I have a confession to make.
I struggled quite a bit in putting together this blog post. I struggled, not because I did not have anything to write about. Rather, it was because there were several ideas running through my head, and I did not know which one to pursue. Additionally, and perhaps more importantly, I was somewhat emotional about how this was my last full day in Phoenix, Arizona and I was trying to make the most of the day, while mentally digesting the entire experience.
It was finally sinking in that there would be no more lectures in Room 444, no more breathtaking mountaintop sunsets, no more walks to Fry’s for that fresh turkey salad, no more exclusive meetups with the city and state’s political and administrative leaders, or light rail trips across different parts of the city. This was it: the end.
The day started off on a very exciting note: we were talking about sports. The main presenter was Andrés Martinez, a professor of practice in the Cronkite School of Journalism and Mass Communication, and a scholar at the Global Sport Institute. Andrés is also a Special Advisor to Arizona State University President Michael Crow. His talk focused on sports communication as culture, and he gave insights about his lived experience consuming and writing about sports in the US since his family migrated from Mexico over thirty years ago.
Andrés made some very interesting arguments about sports journalism and sports communication. I was fascinated by his research, which among other things, examined the place of US sport in the world. He shared interesting insights about his experience of seeing how football (or as it is called in the US, soccer) has grown in the country.

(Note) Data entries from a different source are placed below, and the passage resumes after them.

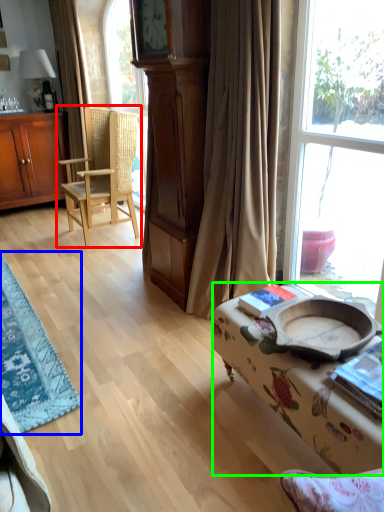 Question: Considering the real-world distances, which object is farthest from chair (highlighted by a red box)? table (highlighted by a blue box) or studio couch (highlighted by a green box)?

Choices:
 (A) table
 (B) studio couch

Answer: (B) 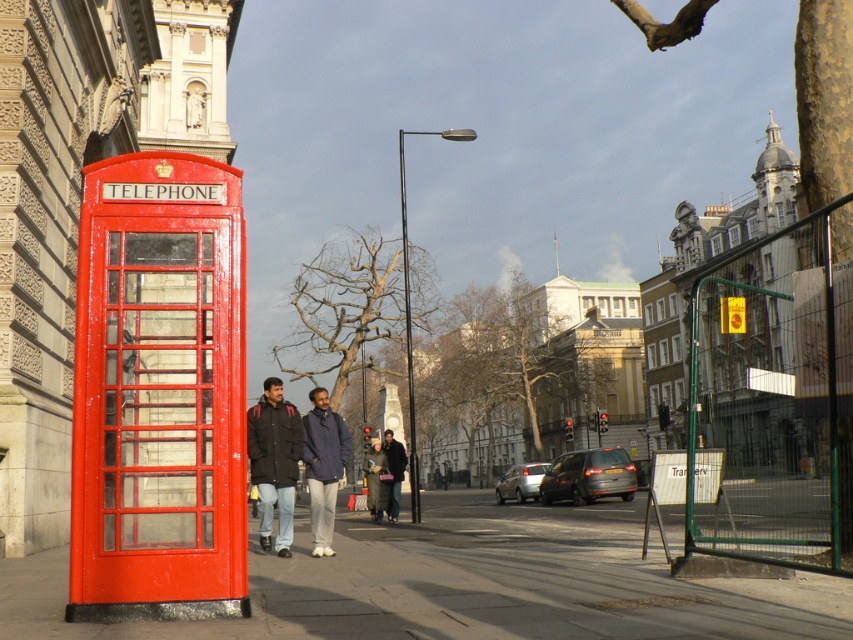 You are a delivery person who needs to place a large package on the ground near the blue fabric jacket at center. Given that the smooth concrete sidewalk at lower left is the only available surface, will the package fit on the sidewalk?

The smooth concrete sidewalk at lower left has a larger size compared to the blue fabric jacket at center, so yes, the package will fit on the sidewalk since it is larger than the jacket.

You are a fashion designer observing two individuals on a London street. You notice a dark brown leather jacket at center and a dark gray wool coat at center. Which clothing item is positioned higher on the person wearing it?

The dark brown leather jacket at center is located above the dark gray wool coat at center, so the dark brown leather jacket at center is positioned higher on the person wearing it. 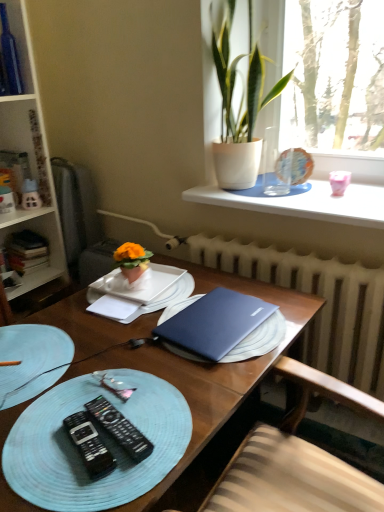 I want to click on unoccupied space behind black plastic remote control at lower left, positioned as the 1th remote control in left-to-right order, so click(x=104, y=387). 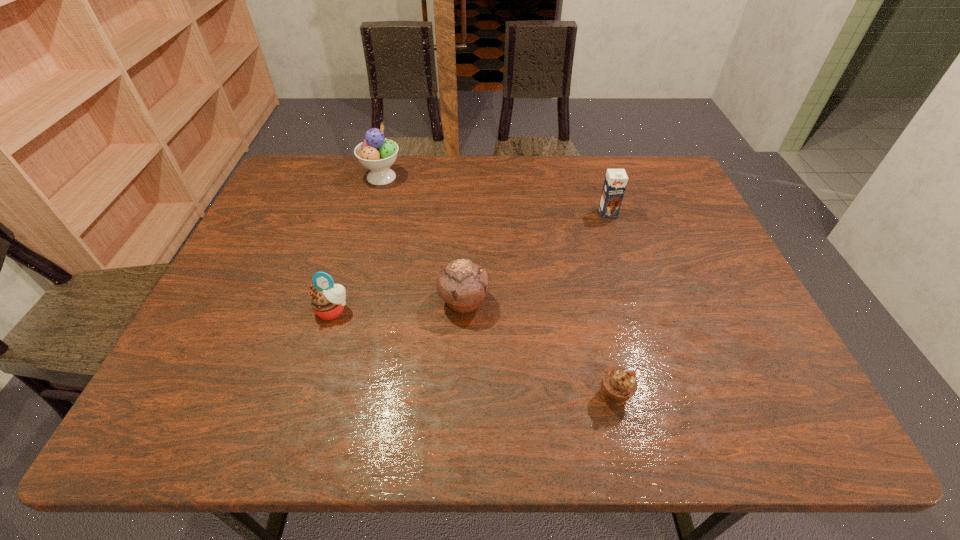 The image size is (960, 540). I want to click on icecream, so click(376, 153).

Identify the location of the rightmost object. (615, 182).

The image size is (960, 540). I want to click on the fourth nearest object, so click(615, 182).

Identify the location of the third object from right to left. tap(462, 284).

In order to click on the leftmost muffin in this screenshot , I will do `click(328, 300)`.

At what (x,y) coordinates should I click in order to perform the action: click on the fourth object from left to right. Please return your answer as a coordinate pair (x, y). The height and width of the screenshot is (540, 960). Looking at the image, I should click on (618, 384).

Where is `the rightmost muffin`? The image size is (960, 540). the rightmost muffin is located at coordinates (618, 384).

The height and width of the screenshot is (540, 960). I want to click on free space located on the right of the farthest object, so click(x=496, y=177).

The image size is (960, 540). What are the coordinates of `vacant space positioned on the front label of the fourth shortest object` in the screenshot? It's located at (632, 287).

Locate an element on the screen. The height and width of the screenshot is (540, 960). free region located on the left of the second muffin from right to left is located at coordinates (364, 301). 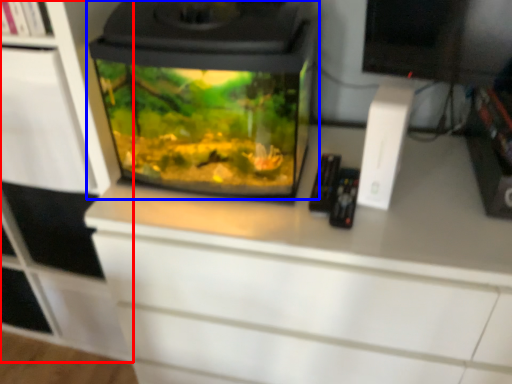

In concluding the academic part of the programme, we had an interesting and heartfelt session with Prof. Gilpin in which we reflected on what we liked on the program, what surprised us, and what we will never forget. It got emotional quite quickly.
Listening to some of my scholar friends was incredible. For instance, Dr. Firly Annisa (Indonesia) talked about how she had made new friends she never thought she would make in her entire life. Ms. Shang Fang Hsu talked about how the program and interactions with fellow scholars helped her overcome her shyness, and she now felt safe and comfortable articulating and speaking her thoughts without fear of criticism or shame. I was happy that we were all able to get along well and that we found so much common ground, and I think the world needs a lot more of this.
In the afternoon, I was invited to tour the PBS Arizona facilities by a new friend I made in the Cronkite building, Alexandre ‘Alex’ Rukashaza. Alex is the director of Digital Media and Broadcast Operations at the station. He is originally from Rwanda and His family moved to North America in the 1990s. He has worked in the broadcasting sector for 20 years in the US and Canada.
It was a tour that I completely looked forward to. It was great learning about the work of PBS and how valuable the organisation is to not only the US but to the world. I was given more details about the broadcast technologies that being used, and how PBS took advantage of digital migration to now have five channels. After the tour, Alex and the team at PBS were kind enough to share some PBS ‘merch’ with me. It mostly included children’s books and stuffed cartoon characters such as Daniel Tiger and Arthur. I am supposed to give them to my kids but that Daniel Tiger one is up for negotiation.
In the evening, packed my bags and interacted with some of the scholars. It was great. Before bedtime, I took time to reflect on my time in Phoenix and how I would sum up my experience of the city in last four weeks. At that moment, I was drawn to the great mythical bird, the Phoenix and the spirit it represents. I got my answer: the spirit of Phoenix is what I am going away with.
What is the spirit of Phoenix?
The spirit of Phoenix, in my opinion, is the idea of resurrection, rebirth, regeneration, and purpose. The spirit of Phoenix is to not give up when they say yours is a barren desert area where nothing can grow or live there. It is a spirit of innovation and forward thinking that finds solutions of future problems because you know what the past problems did to you. It is about going against “you’re just a woman,” “you’re way too young” or “you should have tried when you were younger” and showing that anything is possible. The spirit of Phoenix is putting together a score of people from different countries, creeds and values, getting them to learn, laugh and live together, and making it work (and wearing kickass shoes while doing it).
Phoenix, you will be missed. But your spirit will live on in me.